DATA TO USE section start
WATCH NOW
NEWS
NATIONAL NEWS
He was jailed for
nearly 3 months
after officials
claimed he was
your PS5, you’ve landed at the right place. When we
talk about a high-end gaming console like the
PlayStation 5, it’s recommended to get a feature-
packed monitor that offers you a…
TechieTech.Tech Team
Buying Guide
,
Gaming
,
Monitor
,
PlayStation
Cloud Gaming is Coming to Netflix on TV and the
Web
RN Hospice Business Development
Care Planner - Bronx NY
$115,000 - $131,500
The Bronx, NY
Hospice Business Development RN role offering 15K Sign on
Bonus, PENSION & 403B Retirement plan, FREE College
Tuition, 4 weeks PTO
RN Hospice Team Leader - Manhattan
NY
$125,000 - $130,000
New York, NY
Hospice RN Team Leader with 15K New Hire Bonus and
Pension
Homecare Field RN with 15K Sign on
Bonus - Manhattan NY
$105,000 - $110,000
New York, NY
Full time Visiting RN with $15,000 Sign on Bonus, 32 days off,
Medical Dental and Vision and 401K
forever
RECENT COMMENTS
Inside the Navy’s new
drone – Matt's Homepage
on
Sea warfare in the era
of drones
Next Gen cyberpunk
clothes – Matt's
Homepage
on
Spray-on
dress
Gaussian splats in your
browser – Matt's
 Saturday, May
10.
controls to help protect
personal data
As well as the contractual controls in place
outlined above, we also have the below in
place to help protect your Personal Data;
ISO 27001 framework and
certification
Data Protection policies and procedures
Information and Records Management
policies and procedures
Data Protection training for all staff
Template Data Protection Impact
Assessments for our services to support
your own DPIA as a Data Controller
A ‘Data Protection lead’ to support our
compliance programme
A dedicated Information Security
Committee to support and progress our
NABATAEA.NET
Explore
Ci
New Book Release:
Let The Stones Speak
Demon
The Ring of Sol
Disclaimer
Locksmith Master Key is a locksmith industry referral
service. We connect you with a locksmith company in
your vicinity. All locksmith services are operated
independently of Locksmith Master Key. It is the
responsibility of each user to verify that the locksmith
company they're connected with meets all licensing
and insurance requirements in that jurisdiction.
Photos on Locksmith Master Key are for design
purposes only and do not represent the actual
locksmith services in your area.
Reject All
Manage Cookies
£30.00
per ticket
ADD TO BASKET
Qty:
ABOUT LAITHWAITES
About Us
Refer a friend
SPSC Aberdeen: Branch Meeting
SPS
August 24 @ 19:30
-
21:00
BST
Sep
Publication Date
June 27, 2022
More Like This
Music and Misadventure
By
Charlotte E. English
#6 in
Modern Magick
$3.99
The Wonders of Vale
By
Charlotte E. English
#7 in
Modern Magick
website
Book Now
DATA TO USE section end
◆ **TASK STATEMENT**
Take the records above and return, word for word, only the lines that fall from the line with "Information and Records Management" to the line with "A dedicated Information Security", both of them included.

◆ **ANSWER FOR THIS EXERCISE**
Information and Records Management
policies and procedures
Data Protection training for all staff
Template Data Protection Impact
Assessments for our services to support
your own DPIA as a Data Controller
A ‘Data Protection lead’ to support our
compliance programme
A dedicated Information Security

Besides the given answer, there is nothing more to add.